_Task prompt_
Don't include any picture when you restate the data word for word.

_Data for review_
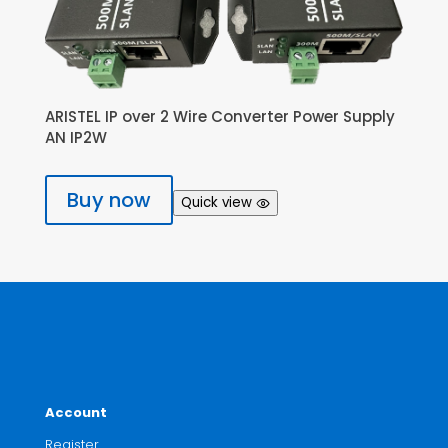
ARISTEL IP over 2 Wire Converter Power Supply
AN IP2W
Buy now
Quick view
Account
Register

_Solution to this exercise_
ARISTEL IP over 2 Wire Converter Power Supply
AN IP2W
Buy now
Quick view
Account
Register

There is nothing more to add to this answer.